1 Plato as elsewhere asks whether it is true of all, some, or none. So of the commingling of ideas in Sophist 251 D. Aristotle (Politics 1260 b 38) employs the same would-be exhaustive method.
2 ἀρχόμενος . . . τελευτήσειν: an overlooked reference to a proverb also overlooked by commentators on Pindar, Pyth. i. 35. Cf. Pindar, fr. 108 A Loeb, Laws 775 E, Sophocles, fr. 831 (Pearson), Antiphon the Sophist, fr. 60 (Diels).
3 This pleading the opponent's case for him is common in Plato. Cf. especially the plea for Protagoras in Theaetetus 166-167.
4 Apparently a mixture of military and legal phraseology. Cf.ἐκπέρσῃ in Protagoras 340 A, Iliad v. 140τὰ δ᾽ ἐρῆμα φοβεῖται, and the legal phrase ἐρήμην καταδιαιτᾶν or οφλεῖν.

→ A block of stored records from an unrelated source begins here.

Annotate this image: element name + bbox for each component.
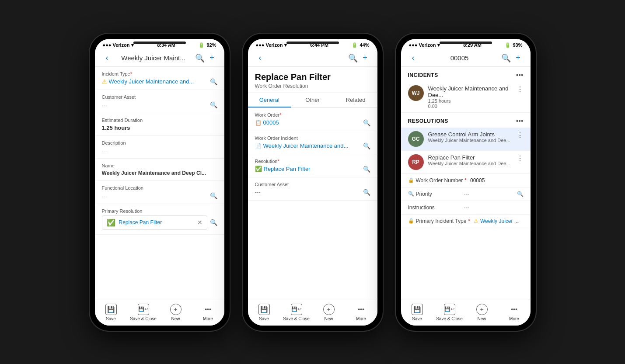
phone-2-save-button[interactable]: 💾 Save xyxy=(248,302,280,323)
phone-1-resolution-value: Replace Pan Filter xyxy=(119,219,162,225)
phone-3-resolution-menu-icon-1[interactable]: ⋮ xyxy=(517,131,524,139)
phone-3-resolutions-more-icon[interactable]: ••• xyxy=(516,117,524,125)
phone-3-incident-title-1: Weekly Juicer Maintenance and Dee... xyxy=(428,85,512,98)
phone-3-search-button[interactable]: 🔍 xyxy=(500,53,512,63)
wifi-icon: ▾ xyxy=(131,42,134,48)
phone-2-new-button[interactable]: + New xyxy=(313,302,345,323)
phone-1-primary-resolution-field: Primary Resolution ✅ Replace Pan Filter … xyxy=(95,204,224,235)
phone-3-resolution-avatar-2: RP xyxy=(408,154,424,170)
phone-1-description-value: --- xyxy=(102,147,217,154)
signal-icon-2: ●●● xyxy=(256,42,265,48)
phone-1-incident-type-value[interactable]: ⚠Weekly Juicer Maintenance and... xyxy=(102,78,194,85)
phone-3-more-button[interactable]: ••• More xyxy=(498,302,531,323)
phone-3-incident-menu-icon-1[interactable]: ⋮ xyxy=(517,85,524,94)
phone-1-nav-title: Weekly Juicer Maint... xyxy=(113,54,194,62)
tab-related[interactable]: Related xyxy=(334,93,377,107)
phone-3-resolution-item-1[interactable]: GC Grease Control Arm Joints Weekly Juic… xyxy=(401,128,531,151)
phone-2-wo-incident-label: Work Order Incident xyxy=(255,135,370,141)
phone-3-save-button[interactable]: 💾 Save xyxy=(401,302,433,323)
phone-2-save-label: Save xyxy=(259,316,269,321)
phone-1-customer-asset-search-icon[interactable]: 🔍 xyxy=(210,101,217,108)
phone-2-screen: ●●● Verizon ▾ 6:44 PM 🔋 44% ‹ 🔍 + Replac… xyxy=(248,39,377,326)
phone-1-func-location-search-icon[interactable]: 🔍 xyxy=(210,192,217,199)
phone-2-work-order-value[interactable]: 📋00005 xyxy=(255,119,279,126)
phone-1-resolution-clear-icon[interactable]: ✕ xyxy=(197,219,203,226)
phone-3-instructions-value: --- xyxy=(464,205,524,211)
phone-2-more-icon: ••• xyxy=(356,304,367,315)
phone-3-back-button[interactable]: ‹ xyxy=(407,53,419,62)
phone-3-resolutions-header: RESOLUTIONS ••• xyxy=(401,113,531,128)
phone-3-incident-sub1: 1.25 hours xyxy=(428,98,512,104)
phone-2-resolution-value[interactable]: ✅Replace Pan Filter xyxy=(255,166,311,172)
tab-general[interactable]: General xyxy=(248,93,291,107)
check-icon-2: ✅ xyxy=(255,166,262,172)
phone-3-primary-incident-type-value[interactable]: ⚠Weekly Juicer ... xyxy=(474,218,524,224)
phone-3-incident-sub2: 0.00 xyxy=(428,104,512,109)
phone-1-save-button[interactable]: 💾 Save xyxy=(95,302,127,323)
phone-3-save-close-button[interactable]: 💾↩ Save & Close xyxy=(433,302,466,323)
phone-3-incident-item-1[interactable]: WJ Weekly Juicer Maintenance and Dee... … xyxy=(401,82,531,113)
phone-3-incidents-title: INCIDENTS xyxy=(408,72,438,78)
phone-2-wo-incident-search-icon[interactable]: 🔍 xyxy=(363,142,370,149)
phone-1-est-duration-field: Estimated Duration 1.25 hours xyxy=(95,113,224,136)
phone-1-more-button[interactable]: ••• More xyxy=(192,302,224,323)
phone-2-status-bar: ●●● Verizon ▾ 6:44 PM 🔋 44% xyxy=(248,39,377,50)
phone-3-carrier: ●●● Verizon ▾ xyxy=(409,42,440,48)
phone-1-search-button[interactable]: 🔍 xyxy=(194,53,206,63)
signal-icon-3: ●●● xyxy=(409,42,418,48)
phones-container: ●●● Verizon ▾ 8:34 AM 🔋 92% ‹ Weekly Jui… xyxy=(90,34,536,331)
phone-2-new-icon: + xyxy=(323,304,335,315)
phone-1-primary-resolution-box[interactable]: ✅ Replace Pan Filter ✕ xyxy=(102,215,207,230)
phone-1-description-label: Description xyxy=(102,140,217,146)
phone-2-wo-incident-value[interactable]: 📄Weekly Juicer Maintenance and... xyxy=(255,142,349,149)
phone-2-resolution-search-icon[interactable]: 🔍 xyxy=(363,166,370,173)
phone-1-new-button[interactable]: + New xyxy=(160,302,192,323)
phone-3-toolbar: 💾 Save 💾↩ Save & Close + New ••• More xyxy=(401,299,531,326)
phone-3-work-order-number-value: 00005 xyxy=(470,177,524,184)
phone-2-toolbar: 💾 Save 💾↩ Save & Close + New ••• More xyxy=(248,299,377,326)
phone-3-new-button[interactable]: + New xyxy=(466,302,498,323)
phone-2-work-order-search-icon[interactable]: 🔍 xyxy=(363,119,370,126)
phone-3-status-bar: ●●● Verizon ▾ 8:29 AM 🔋 93% xyxy=(401,39,531,50)
phone-1-resolution-search-icon[interactable]: 🔍 xyxy=(210,219,217,226)
phone-2-more-button[interactable]: ••• More xyxy=(345,302,377,323)
warning-icon-3: ⚠ xyxy=(474,218,478,224)
phone-3-resolution-item-2[interactable]: RP Replace Pan Filter Weekly Juicer Main… xyxy=(401,151,531,174)
phone-2-back-button[interactable]: ‹ xyxy=(254,53,266,62)
battery-icon: 🔋 xyxy=(199,42,205,48)
phone-1-save-close-icon: 💾↩ xyxy=(138,304,149,315)
phone-1-save-label: Save xyxy=(106,316,116,321)
tab-other[interactable]: Other xyxy=(291,93,334,107)
phone-1-resolution-inner: ✅ Replace Pan Filter xyxy=(107,218,162,227)
phone-1-add-button[interactable]: + xyxy=(206,53,218,62)
phone-1-incident-type-field: Incident Type* ⚠Weekly Juicer Maintenanc… xyxy=(95,67,224,90)
phone-1-incident-type-label: Incident Type* xyxy=(102,71,217,76)
phone-1-incident-search-icon[interactable]: 🔍 xyxy=(210,78,217,85)
phone-1-description-field: Description --- xyxy=(95,136,224,159)
phone-3-resolution-menu-icon-2[interactable]: ⋮ xyxy=(517,154,524,163)
phone-3-primary-incident-type-label: 🔒 Primary Incident Type * xyxy=(408,218,471,224)
phone-1-save-close-button[interactable]: 💾↩ Save & Close xyxy=(127,302,160,323)
phone-1-save-close-label: Save & Close xyxy=(130,316,157,321)
phone-1-back-button[interactable]: ‹ xyxy=(101,53,113,62)
phone-3-add-button[interactable]: + xyxy=(512,53,524,62)
phone-2-search-button[interactable]: 🔍 xyxy=(347,53,359,63)
phone-1-screen: ●●● Verizon ▾ 8:34 AM 🔋 92% ‹ Weekly Jui… xyxy=(95,39,224,326)
phone-1: ●●● Verizon ▾ 8:34 AM 🔋 92% ‹ Weekly Jui… xyxy=(90,34,230,331)
phone-2-customer-asset-search-icon[interactable]: 🔍 xyxy=(363,189,370,196)
phone-3-save-icon: 💾 xyxy=(412,304,423,315)
phone-1-func-location-value: --- xyxy=(102,192,108,199)
phone-1-func-location-field: Functional Location --- 🔍 xyxy=(95,181,224,204)
phone-3-incidents-header: INCIDENTS ••• xyxy=(401,67,531,82)
phone-3-more-label: More xyxy=(509,316,519,321)
phone-3-priority-search-icon[interactable]: 🔍 xyxy=(517,191,524,197)
phone-3-save-close-label: Save & Close xyxy=(436,316,463,321)
phone-3-incidents-more-icon[interactable]: ••• xyxy=(516,71,524,79)
phone-2-save-close-button[interactable]: 💾↩ Save & Close xyxy=(280,302,313,323)
phone-3-resolution-sub-2: Weekly Juicer Maintenance and Dee... xyxy=(428,161,512,166)
phone-2-add-button[interactable]: + xyxy=(359,53,371,62)
phone-1-battery: 🔋 92% xyxy=(199,42,216,48)
phone-1-content: Incident Type* ⚠Weekly Juicer Maintenanc… xyxy=(95,67,224,299)
phone-1-incident-type-row: ⚠Weekly Juicer Maintenance and... 🔍 xyxy=(102,78,217,85)
phone-3-save-label: Save xyxy=(412,316,422,321)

5 ὡμολογεῖτε: cf. 369 E f. For κατὰ φύσιν cf. 370 C and 456 C. The apparent emphasis of φύσις in this book is of little significance. Cf. Laws, passsim.
6 Cf. the πέλαγος τῶν λόγωνProtagoras 338 A. Similarly Sidney Smith: “cut his cable, and spread his enormous canvas, and launch into the wide sea of reasoning eloquence.”
7 An allusion to the story of Arion and the dolphin in Herodotus i. 24, as ὑπολαβεῖν perhaps proves. For ἄπορον cf. 378 A.
8 γενναία: often as here ironical in Plato. Cf. Sophist 231 B, where interpreters misunderstand it. But the new L. and S. is correct.